OpenLineage events produced from Airflow runs are stored locally in ./tests/integration/tests/events directory. The files are not overwritten, rather new events are appended to existing files.

Example how to add new integration test

Let's take following CustomOperator for which we should add CustomExtractor and test it. First we create DAG in integration tests DAGs folder: airflow/tests/integration/tests/airflow/dags.
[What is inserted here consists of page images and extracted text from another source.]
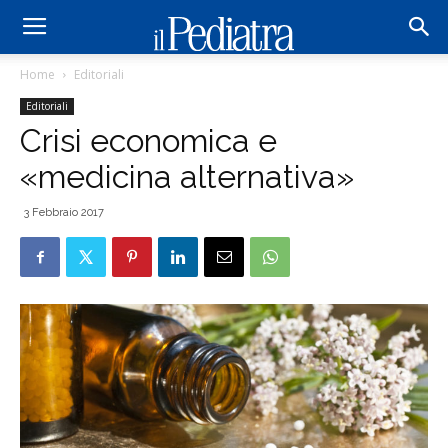
Home
Editoriali
Editoriali
Crisi economica e
«medicina alternativa»
3 Febbraio 2017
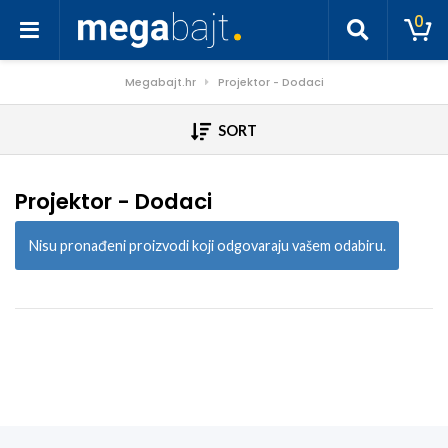
0
Megabajt.hr
Projektor - Dodaci
SORT
Projektor - Dodaci
Nisu pronađeni proizvodi koji odgovaraju vašem odabiru.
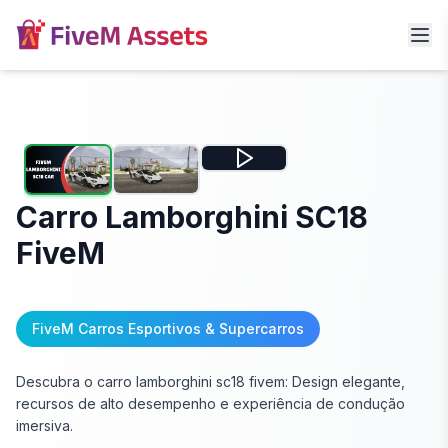
Carro Lamborghini SC18
FiveM
FiveM Carros Esportivos & Supercarros
Descubra o carro lamborghini sc18 fivem: Design elegante,
recursos de alto desempenho e experiência de condução
imersiva.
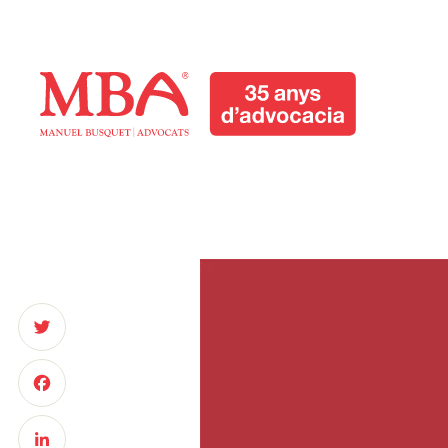
Manuel Busquet
Advocats Manresa.
Serveis Jurídics
Barcelona
Manuel Busquet Advocats Manresa. Serveis
Jurídics Barcelona
Twitter
Facebook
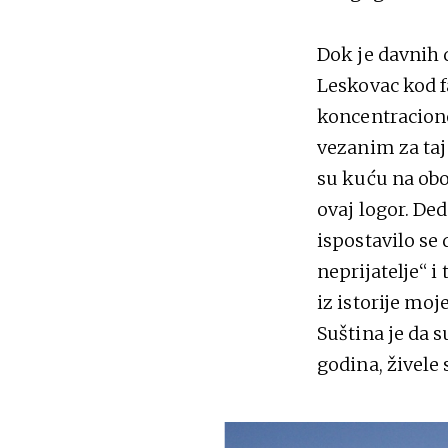
Dok je davnih 
Leskovac kod f
koncentraciono
vezanim za taj
su kuću na obo
ovaj logor. Ded
ispostavilo se
neprijatelje“ 
iz istorije mo
Suština je da 
godina, živele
from airflow.models import BaseOperator
from airflow.utils.dates import days_ago
from airflow import DAG


default_args = {
'depends_on_past': False,
'start_date': days_ago(7)
}


dag = DAG(
'custom_extractor',
schedule_interval='@once',
default_args=default_args
)

class CustomOperator(BaseOperator):
def execute(self, context: Any):
for i in range(10):
print(i)

t1 = CustomOperator(
task_id='custom_extractor',
dag=dag
)

In the same folder we create custom_extractor.py:

from typing import Union, Optional, List

from openlineage.client.run import Dataset
from openlineage.airflow.extractors import TaskMetadata
from openlineage.airflow.extractors.base import BaseExtractor


class CustomExtractor(BaseExtractor):
@classmethod
def get_operator_classnames(cls) -> List[str]:
return ['CustomOperator']

def extract(self) -> Union[Optional[TaskMetadata], List[TaskMetadata]]:
return TaskMetadata(
"test",
inputs=[
Dataset(
namespace="test",
name="dataset",
facets={}
)
]
)

Typically we want to compare produced metadata against expected. In order to do that we create JSON file custom_extractor.json in airflow/tests/integration/requests:

 [{
"eventType": "START",
"inputs": [{
"facets": {},
"name": "dataset",
"namespace": "test"
}],
"job": {
"facets": {
"documentation": {
"description": "Test dag."
}
},
"name": "custom_extractor.custom_extractor",
"namespace": "food_delivery"
},
"run": {
"facets": {
"airflow_runArgs": {
"externalTrigger": false
},
"parent": {
"job": {
"name": "custom_extractor",
"namespace": "food_delivery"
}
}
}
}
},
{
"eventType": "COMPLETE",
"inputs": [{
"facets": {},
"name": "dataset",
"namespace": "test"
}],
"job": {
"facets": {},
"name": "custom_extractor.custom_extractor",
"namespace": "food_delivery"
}
}
]

and add parameter for test_integration in airflow/tests/integration/test_integration.py:

("source_code_dag", "requests/source_code.json"),
+ ("custom_extractor", "requests/custom_extractor.json"),
("unknown_operator_dag", "requests/unknown_operator.json"),

That should setup a check for existence of both START and COMPLETE events, custom input facet and correct job facet.

Full example can be found in source code available in integration tests directory.